Write the records out once more, exactly as they appear below.

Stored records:
━━━━━━
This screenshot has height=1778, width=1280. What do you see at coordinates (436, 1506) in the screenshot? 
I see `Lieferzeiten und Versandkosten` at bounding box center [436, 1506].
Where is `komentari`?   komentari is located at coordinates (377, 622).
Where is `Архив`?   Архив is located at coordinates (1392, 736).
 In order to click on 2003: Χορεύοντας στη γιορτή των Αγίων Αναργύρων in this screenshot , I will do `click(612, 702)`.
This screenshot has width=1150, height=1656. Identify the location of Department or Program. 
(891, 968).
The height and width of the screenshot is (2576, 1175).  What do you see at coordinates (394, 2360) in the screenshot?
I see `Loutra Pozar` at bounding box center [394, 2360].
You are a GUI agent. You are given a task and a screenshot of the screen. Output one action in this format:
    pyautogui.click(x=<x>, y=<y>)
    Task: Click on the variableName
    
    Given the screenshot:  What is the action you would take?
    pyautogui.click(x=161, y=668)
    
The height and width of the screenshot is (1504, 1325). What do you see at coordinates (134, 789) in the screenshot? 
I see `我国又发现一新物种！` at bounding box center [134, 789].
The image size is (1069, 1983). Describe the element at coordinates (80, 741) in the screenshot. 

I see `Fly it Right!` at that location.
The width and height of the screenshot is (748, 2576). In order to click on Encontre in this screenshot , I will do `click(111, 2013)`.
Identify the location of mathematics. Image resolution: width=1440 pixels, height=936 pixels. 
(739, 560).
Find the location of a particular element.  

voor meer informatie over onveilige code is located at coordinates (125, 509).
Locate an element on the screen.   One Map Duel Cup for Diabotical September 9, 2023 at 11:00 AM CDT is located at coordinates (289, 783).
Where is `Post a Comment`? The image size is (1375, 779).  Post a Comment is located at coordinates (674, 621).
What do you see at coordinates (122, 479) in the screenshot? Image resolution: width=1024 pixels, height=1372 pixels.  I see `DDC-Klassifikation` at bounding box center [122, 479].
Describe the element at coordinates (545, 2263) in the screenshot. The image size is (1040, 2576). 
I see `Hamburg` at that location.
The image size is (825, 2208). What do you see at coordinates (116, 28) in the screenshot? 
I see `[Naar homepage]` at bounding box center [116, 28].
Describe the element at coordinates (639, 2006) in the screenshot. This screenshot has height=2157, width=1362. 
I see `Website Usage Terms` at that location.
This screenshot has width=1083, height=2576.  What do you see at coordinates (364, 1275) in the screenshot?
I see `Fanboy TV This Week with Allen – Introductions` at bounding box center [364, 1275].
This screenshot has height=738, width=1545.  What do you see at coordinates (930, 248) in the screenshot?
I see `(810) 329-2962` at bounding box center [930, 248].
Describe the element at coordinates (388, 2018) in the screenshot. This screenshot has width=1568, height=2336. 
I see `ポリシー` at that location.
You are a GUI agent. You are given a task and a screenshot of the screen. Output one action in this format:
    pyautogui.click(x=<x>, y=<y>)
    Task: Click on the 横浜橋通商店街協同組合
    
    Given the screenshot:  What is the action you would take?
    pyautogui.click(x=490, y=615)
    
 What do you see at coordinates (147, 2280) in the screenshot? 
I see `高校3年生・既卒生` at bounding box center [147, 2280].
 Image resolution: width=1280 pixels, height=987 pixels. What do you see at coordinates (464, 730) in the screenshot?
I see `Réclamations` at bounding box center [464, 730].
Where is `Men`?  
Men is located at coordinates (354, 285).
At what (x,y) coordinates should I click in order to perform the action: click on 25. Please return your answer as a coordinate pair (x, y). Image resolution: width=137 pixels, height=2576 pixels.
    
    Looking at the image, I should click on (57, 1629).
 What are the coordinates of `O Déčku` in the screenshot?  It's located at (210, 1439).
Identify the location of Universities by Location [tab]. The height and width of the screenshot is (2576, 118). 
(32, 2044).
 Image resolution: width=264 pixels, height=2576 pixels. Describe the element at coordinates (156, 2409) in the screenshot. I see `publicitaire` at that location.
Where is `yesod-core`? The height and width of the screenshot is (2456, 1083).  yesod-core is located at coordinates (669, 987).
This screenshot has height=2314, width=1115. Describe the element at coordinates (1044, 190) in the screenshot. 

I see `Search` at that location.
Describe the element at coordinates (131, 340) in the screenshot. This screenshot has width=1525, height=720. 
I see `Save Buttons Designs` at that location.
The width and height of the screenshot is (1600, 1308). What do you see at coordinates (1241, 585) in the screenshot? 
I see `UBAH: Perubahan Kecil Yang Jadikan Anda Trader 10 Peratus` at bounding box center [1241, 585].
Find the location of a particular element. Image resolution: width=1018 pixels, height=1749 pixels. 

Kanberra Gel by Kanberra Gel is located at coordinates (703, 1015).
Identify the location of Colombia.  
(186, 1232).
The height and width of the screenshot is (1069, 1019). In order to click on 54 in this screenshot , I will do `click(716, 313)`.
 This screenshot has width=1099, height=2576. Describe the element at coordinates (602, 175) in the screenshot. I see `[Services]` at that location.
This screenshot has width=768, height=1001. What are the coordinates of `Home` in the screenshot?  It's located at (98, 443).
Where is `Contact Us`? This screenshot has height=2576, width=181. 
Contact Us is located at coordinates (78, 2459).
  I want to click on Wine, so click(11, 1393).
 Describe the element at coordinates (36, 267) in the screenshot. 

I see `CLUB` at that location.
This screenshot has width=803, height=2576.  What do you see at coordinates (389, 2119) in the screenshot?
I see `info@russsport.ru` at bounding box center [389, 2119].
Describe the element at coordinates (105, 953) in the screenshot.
━━━━━━
EXPECTED ANSWER:
This screenshot has height=1778, width=1280. What do you see at coordinates (436, 1506) in the screenshot? 
I see `Lieferzeiten und Versandkosten` at bounding box center [436, 1506].
Where is `komentari`?   komentari is located at coordinates (377, 622).
Where is `Архив`?   Архив is located at coordinates (1392, 736).
 In order to click on 2003: Χορεύοντας στη γιορτή των Αγίων Αναργύρων in this screenshot , I will do `click(612, 702)`.
This screenshot has width=1150, height=1656. Identify the location of Department or Program. 
(891, 968).
The height and width of the screenshot is (2576, 1175).  What do you see at coordinates (394, 2360) in the screenshot?
I see `Loutra Pozar` at bounding box center [394, 2360].
You are a GUI agent. You are given a task and a screenshot of the screen. Output one action in this format:
    pyautogui.click(x=<x>, y=<y>)
    Task: Click on the variableName
    
    Given the screenshot:  What is the action you would take?
    pyautogui.click(x=161, y=668)
    
The height and width of the screenshot is (1504, 1325). What do you see at coordinates (134, 789) in the screenshot? 
I see `我国又发现一新物种！` at bounding box center [134, 789].
The image size is (1069, 1983). Describe the element at coordinates (80, 741) in the screenshot. 

I see `Fly it Right!` at that location.
The width and height of the screenshot is (748, 2576). In order to click on Encontre in this screenshot , I will do `click(111, 2013)`.
Identify the location of mathematics. Image resolution: width=1440 pixels, height=936 pixels. 
(739, 560).
Find the location of a particular element.  

voor meer informatie over onveilige code is located at coordinates (125, 509).
Locate an element on the screen.   One Map Duel Cup for Diabotical September 9, 2023 at 11:00 AM CDT is located at coordinates (289, 783).
Where is `Post a Comment`? The image size is (1375, 779).  Post a Comment is located at coordinates (674, 621).
What do you see at coordinates (122, 479) in the screenshot? Image resolution: width=1024 pixels, height=1372 pixels.  I see `DDC-Klassifikation` at bounding box center [122, 479].
Describe the element at coordinates (545, 2263) in the screenshot. The image size is (1040, 2576). 
I see `Hamburg` at that location.
The image size is (825, 2208). What do you see at coordinates (116, 28) in the screenshot? 
I see `[Naar homepage]` at bounding box center [116, 28].
Describe the element at coordinates (639, 2006) in the screenshot. This screenshot has height=2157, width=1362. 
I see `Website Usage Terms` at that location.
This screenshot has width=1083, height=2576.  What do you see at coordinates (364, 1275) in the screenshot?
I see `Fanboy TV This Week with Allen – Introductions` at bounding box center [364, 1275].
This screenshot has height=738, width=1545.  What do you see at coordinates (930, 248) in the screenshot?
I see `(810) 329-2962` at bounding box center [930, 248].
Describe the element at coordinates (388, 2018) in the screenshot. This screenshot has width=1568, height=2336. 
I see `ポリシー` at that location.
You are a GUI agent. You are given a task and a screenshot of the screen. Output one action in this format:
    pyautogui.click(x=<x>, y=<y>)
    Task: Click on the 横浜橋通商店街協同組合
    
    Given the screenshot:  What is the action you would take?
    pyautogui.click(x=490, y=615)
    
 What do you see at coordinates (147, 2280) in the screenshot? 
I see `高校3年生・既卒生` at bounding box center [147, 2280].
 Image resolution: width=1280 pixels, height=987 pixels. What do you see at coordinates (464, 730) in the screenshot?
I see `Réclamations` at bounding box center [464, 730].
Where is `Men`?  
Men is located at coordinates (354, 285).
At what (x,y) coordinates should I click in order to perform the action: click on 25. Please return your answer as a coordinate pair (x, y). Image resolution: width=137 pixels, height=2576 pixels.
    
    Looking at the image, I should click on (57, 1629).
 What are the coordinates of `O Déčku` in the screenshot?  It's located at (210, 1439).
Identify the location of Universities by Location [tab]. The height and width of the screenshot is (2576, 118). 
(32, 2044).
 Image resolution: width=264 pixels, height=2576 pixels. Describe the element at coordinates (156, 2409) in the screenshot. I see `publicitaire` at that location.
Where is `yesod-core`? The height and width of the screenshot is (2456, 1083).  yesod-core is located at coordinates (669, 987).
This screenshot has height=2314, width=1115. Describe the element at coordinates (1044, 190) in the screenshot. 

I see `Search` at that location.
Describe the element at coordinates (131, 340) in the screenshot. This screenshot has width=1525, height=720. 
I see `Save Buttons Designs` at that location.
The width and height of the screenshot is (1600, 1308). What do you see at coordinates (1241, 585) in the screenshot? 
I see `UBAH: Perubahan Kecil Yang Jadikan Anda Trader 10 Peratus` at bounding box center [1241, 585].
Find the location of a particular element. Image resolution: width=1018 pixels, height=1749 pixels. 

Kanberra Gel by Kanberra Gel is located at coordinates (703, 1015).
Identify the location of Colombia.  
(186, 1232).
The height and width of the screenshot is (1069, 1019). In order to click on 54 in this screenshot , I will do `click(716, 313)`.
 This screenshot has width=1099, height=2576. Describe the element at coordinates (602, 175) in the screenshot. I see `[Services]` at that location.
This screenshot has width=768, height=1001. What are the coordinates of `Home` in the screenshot?  It's located at (98, 443).
Where is `Contact Us`? This screenshot has height=2576, width=181. 
Contact Us is located at coordinates (78, 2459).
  I want to click on Wine, so click(11, 1393).
 Describe the element at coordinates (36, 267) in the screenshot. 

I see `CLUB` at that location.
This screenshot has width=803, height=2576.  What do you see at coordinates (389, 2119) in the screenshot?
I see `info@russsport.ru` at bounding box center [389, 2119].
Describe the element at coordinates (105, 953) in the screenshot.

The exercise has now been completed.